*Data provided:*
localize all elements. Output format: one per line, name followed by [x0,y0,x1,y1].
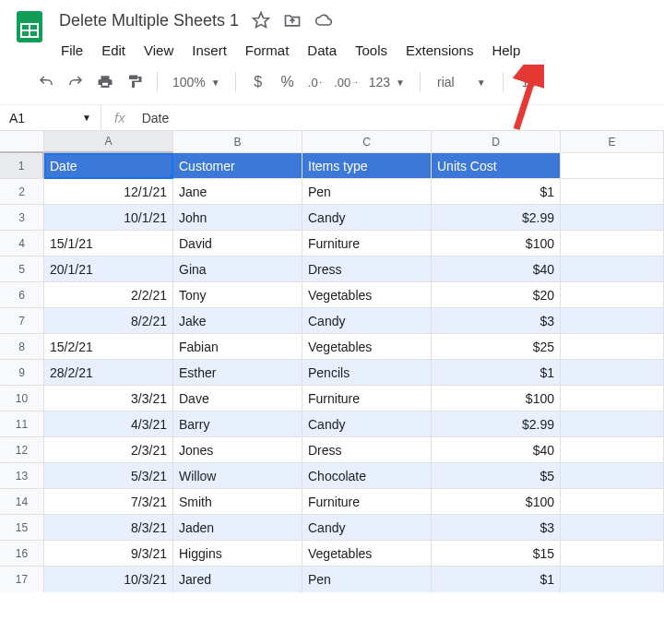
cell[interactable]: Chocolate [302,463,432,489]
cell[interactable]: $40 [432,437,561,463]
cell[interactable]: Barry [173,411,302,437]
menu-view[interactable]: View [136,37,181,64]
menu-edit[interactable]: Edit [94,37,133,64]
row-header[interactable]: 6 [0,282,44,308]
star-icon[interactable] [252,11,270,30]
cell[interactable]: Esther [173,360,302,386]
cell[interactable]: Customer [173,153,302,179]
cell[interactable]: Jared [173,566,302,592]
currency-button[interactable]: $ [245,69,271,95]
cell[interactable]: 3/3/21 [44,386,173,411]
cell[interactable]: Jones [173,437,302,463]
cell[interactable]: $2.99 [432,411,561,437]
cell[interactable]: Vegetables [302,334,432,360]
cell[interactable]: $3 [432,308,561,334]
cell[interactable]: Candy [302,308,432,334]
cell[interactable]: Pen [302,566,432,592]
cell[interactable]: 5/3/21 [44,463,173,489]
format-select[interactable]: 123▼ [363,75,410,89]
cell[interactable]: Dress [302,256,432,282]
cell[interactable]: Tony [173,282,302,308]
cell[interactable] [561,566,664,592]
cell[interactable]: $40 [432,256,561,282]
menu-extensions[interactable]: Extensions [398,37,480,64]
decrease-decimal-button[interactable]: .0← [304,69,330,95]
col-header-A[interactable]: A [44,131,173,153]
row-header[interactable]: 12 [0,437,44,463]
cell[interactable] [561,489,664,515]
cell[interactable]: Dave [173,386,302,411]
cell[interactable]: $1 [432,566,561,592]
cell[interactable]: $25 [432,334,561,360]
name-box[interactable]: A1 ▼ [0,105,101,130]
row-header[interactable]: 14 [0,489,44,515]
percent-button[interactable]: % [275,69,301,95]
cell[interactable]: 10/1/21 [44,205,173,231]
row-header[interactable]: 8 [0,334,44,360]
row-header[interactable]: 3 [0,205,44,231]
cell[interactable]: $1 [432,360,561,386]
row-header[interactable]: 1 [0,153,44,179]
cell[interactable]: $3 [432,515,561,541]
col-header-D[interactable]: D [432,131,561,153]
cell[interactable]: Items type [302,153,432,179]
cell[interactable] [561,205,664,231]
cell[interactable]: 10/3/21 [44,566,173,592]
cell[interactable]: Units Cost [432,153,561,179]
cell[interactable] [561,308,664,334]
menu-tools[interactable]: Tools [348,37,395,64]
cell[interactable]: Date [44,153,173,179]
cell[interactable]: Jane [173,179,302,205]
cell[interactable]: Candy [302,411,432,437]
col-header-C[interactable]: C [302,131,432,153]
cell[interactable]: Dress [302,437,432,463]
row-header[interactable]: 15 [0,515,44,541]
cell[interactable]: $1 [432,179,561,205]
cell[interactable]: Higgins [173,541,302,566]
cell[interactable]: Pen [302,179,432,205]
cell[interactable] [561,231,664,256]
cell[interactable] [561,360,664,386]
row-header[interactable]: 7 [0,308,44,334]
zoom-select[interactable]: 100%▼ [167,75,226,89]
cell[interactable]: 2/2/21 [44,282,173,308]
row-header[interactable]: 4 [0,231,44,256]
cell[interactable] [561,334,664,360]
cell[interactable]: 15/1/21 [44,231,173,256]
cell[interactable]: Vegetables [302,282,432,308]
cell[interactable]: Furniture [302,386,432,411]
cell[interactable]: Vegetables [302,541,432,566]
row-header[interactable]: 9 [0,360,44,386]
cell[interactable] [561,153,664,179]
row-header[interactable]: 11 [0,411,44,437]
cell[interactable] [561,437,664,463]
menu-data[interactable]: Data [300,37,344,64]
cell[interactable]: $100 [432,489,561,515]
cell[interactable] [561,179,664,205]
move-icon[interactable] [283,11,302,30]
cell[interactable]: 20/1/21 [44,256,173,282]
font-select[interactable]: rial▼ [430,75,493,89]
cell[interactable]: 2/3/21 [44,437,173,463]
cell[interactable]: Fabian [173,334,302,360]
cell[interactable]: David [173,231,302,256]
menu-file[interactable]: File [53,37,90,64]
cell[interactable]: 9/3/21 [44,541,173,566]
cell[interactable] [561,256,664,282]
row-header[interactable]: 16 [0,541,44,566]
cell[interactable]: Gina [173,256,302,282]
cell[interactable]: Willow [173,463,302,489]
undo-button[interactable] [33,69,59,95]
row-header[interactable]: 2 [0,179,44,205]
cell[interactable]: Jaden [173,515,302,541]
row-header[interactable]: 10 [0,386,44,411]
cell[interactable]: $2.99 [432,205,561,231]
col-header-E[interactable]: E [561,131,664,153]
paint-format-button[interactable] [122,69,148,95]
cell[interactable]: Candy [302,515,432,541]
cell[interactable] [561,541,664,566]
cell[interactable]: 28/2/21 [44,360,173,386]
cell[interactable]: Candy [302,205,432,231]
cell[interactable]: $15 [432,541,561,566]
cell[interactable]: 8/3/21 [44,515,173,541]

*Problem description:*
Copy out each record shown above without alteration, skipping any picture.

*Finished exercise:*
localize all elements. Output format: one per line, name followed by [x0,y0,x1,y1].
cell[interactable]: Chocolate [302,463,432,489]
cell[interactable]: $40 [432,437,561,463]
cell[interactable]: Barry [173,411,302,437]
menu-view[interactable]: View [136,37,181,64]
menu-edit[interactable]: Edit [94,37,133,64]
row-header[interactable]: 6 [0,282,44,308]
star-icon[interactable] [252,11,270,30]
cell[interactable]: Esther [173,360,302,386]
cell[interactable]: Customer [173,153,302,179]
cell[interactable]: Jared [173,566,302,592]
currency-button[interactable]: $ [245,69,271,95]
cell[interactable]: 3/3/21 [44,386,173,411]
cell[interactable]: Jones [173,437,302,463]
cell[interactable]: $2.99 [432,411,561,437]
cell[interactable]: Vegetables [302,334,432,360]
cell[interactable]: $3 [432,308,561,334]
cell[interactable]: Candy [302,308,432,334]
cell[interactable]: Pen [302,566,432,592]
cell[interactable]: 5/3/21 [44,463,173,489]
format-select[interactable]: 123▼ [363,75,410,89]
cell[interactable]: Dress [302,256,432,282]
cell[interactable]: Tony [173,282,302,308]
cell[interactable] [561,566,664,592]
cell[interactable]: $40 [432,256,561,282]
menu-extensions[interactable]: Extensions [398,37,480,64]
decrease-decimal-button[interactable]: .0← [304,69,330,95]
col-header-A[interactable]: A [44,131,173,153]
row-header[interactable]: 12 [0,437,44,463]
cell[interactable] [561,489,664,515]
cell[interactable]: Dave [173,386,302,411]
cell[interactable]: $1 [432,566,561,592]
cell[interactable]: $25 [432,334,561,360]
name-box[interactable]: A1 ▼ [0,105,101,130]
row-header[interactable]: 14 [0,489,44,515]
percent-button[interactable]: % [275,69,301,95]
cell[interactable]: 10/1/21 [44,205,173,231]
row-header[interactable]: 8 [0,334,44,360]
row-header[interactable]: 3 [0,205,44,231]
cell[interactable]: $1 [432,360,561,386]
row-header[interactable]: 1 [0,153,44,179]
cell[interactable]: $3 [432,515,561,541]
col-header-D[interactable]: D [432,131,561,153]
cell[interactable]: Items type [302,153,432,179]
cell[interactable] [561,205,664,231]
cell[interactable]: 10/3/21 [44,566,173,592]
cell[interactable]: Units Cost [432,153,561,179]
cell[interactable] [561,308,664,334]
menu-tools[interactable]: Tools [348,37,395,64]
cell[interactable]: Date [44,153,173,179]
cell[interactable]: Jane [173,179,302,205]
cell[interactable]: Candy [302,411,432,437]
col-header-C[interactable]: C [302,131,432,153]
cell[interactable]: Dress [302,437,432,463]
row-header[interactable]: 15 [0,515,44,541]
cell[interactable]: $1 [432,179,561,205]
cell[interactable]: Higgins [173,541,302,566]
cell[interactable]: Pen [302,179,432,205]
cell[interactable] [561,231,664,256]
cell[interactable] [561,360,664,386]
row-header[interactable]: 7 [0,308,44,334]
zoom-select[interactable]: 100%▼ [167,75,226,89]
cell[interactable]: 2/2/21 [44,282,173,308]
row-header[interactable]: 4 [0,231,44,256]
cell[interactable] [561,334,664,360]
cell[interactable]: 15/1/21 [44,231,173,256]
cell[interactable]: Vegetables [302,282,432,308]
cell[interactable]: Furniture [302,386,432,411]
cell[interactable]: Vegetables [302,541,432,566]
row-header[interactable]: 9 [0,360,44,386]
cell[interactable] [561,153,664,179]
row-header[interactable]: 11 [0,411,44,437]
cell[interactable] [561,437,664,463]
menu-data[interactable]: Data [300,37,344,64]
cell[interactable]: $100 [432,489,561,515]
cell[interactable] [561,179,664,205]
move-icon[interactable] [283,11,302,30]
cell[interactable]: 20/1/21 [44,256,173,282]
font-select[interactable]: rial▼ [430,75,493,89]
cell[interactable]: 2/3/21 [44,437,173,463]
cell[interactable]: Fabian [173,334,302,360]
cell[interactable]: David [173,231,302,256]
menu-file[interactable]: File [53,37,90,64]
cell[interactable]: 9/3/21 [44,541,173,566]
cell[interactable] [561,256,664,282]
row-header[interactable]: 16 [0,541,44,566]
cell[interactable]: Gina [173,256,302,282]
cell[interactable]: Willow [173,463,302,489]
undo-button[interactable] [33,69,59,95]
row-header[interactable]: 2 [0,179,44,205]
cell[interactable]: Jaden [173,515,302,541]
row-header[interactable]: 10 [0,386,44,411]
cell[interactable]: $2.99 [432,205,561,231]
col-header-E[interactable]: E [561,131,664,153]
paint-format-button[interactable] [122,69,148,95]
cell[interactable]: Candy [302,515,432,541]
cell[interactable] [561,541,664,566]
cell[interactable]: 28/2/21 [44,360,173,386]
cell[interactable]: Candy [302,205,432,231]
cell[interactable]: $15 [432,541,561,566]
cell[interactable]: 8/3/21 [44,515,173,541]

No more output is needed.